Meta is a surprising pivot in the world of social apps. I’m testing the standalone version of Vibes. This is a feature that allows users to create and discover AI-generated short videos, giving it a dedicated home outside of the broader Meta AI app. The move, first reported by TechCrunch, reflects Meta’s belief that AI-generated video content may be attractive enough to warrant a dedicated space on mobile phones.

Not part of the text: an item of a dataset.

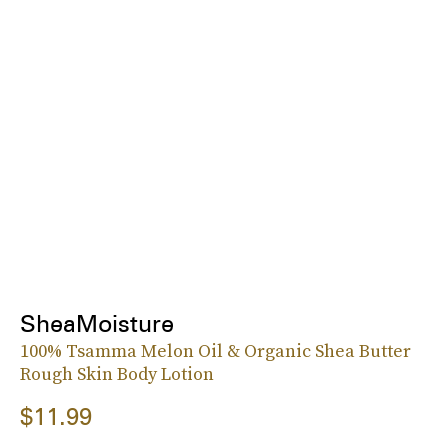
SheaMoisture
100% Tsamma Melon Oil & Organic Shea Butter
Rough Skin Body Lotion
$11.99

First launched within the Meta AI experience in September 2025, Vibes uses AI tools to generate or remix short vertical clips, allowing you to browse feeds made entirely of composite videos. Rather than watching humans film themselves, all the content you encounter in Vibes is created, or at least significantly shaped, by AI. The feed has received enough attention that Meta now wants to see how the concept plays out as a separate app with a more focused environment for video creation and discovery.
What Meta wants from a standalone Vibes app
Splitting Vibes into its own application can serve multiple purposes. One is to give Meta a cleaner, single-purpose platform that’s easier to build AI-generated video experiences on than pushing them into a multi-purpose AI assistant. Mehta said users are increasingly leaning into the format, creating, discovering and sharing AI-generated clips with friends at an increasing rate. However, to be fair, the company has not released exact usage numbers yet.

The standalone app’s focus on synthetic vertical video puts it in more direct competition with other emerging AI video platforms, such as OpenAI’s Sora, which also combines social feeds with AI content creation tools. Giving Vibes its own identity allows Meta to experiment with features specific to video creation, discovery algorithms, and even monetization paths such as freemium subscriptions that unlock more advanced creation tools in the future.
Meta is currently testing Vibes in select markets, and while the rollout has been modest so far, early interest suggests the company sees a future where AI-generated media becomes a core creative format rather than just a side project. It remains to be seen whether users will accept a world where every scroll is an algorithmic idea of entertainment rather than a clip of someone’s reality.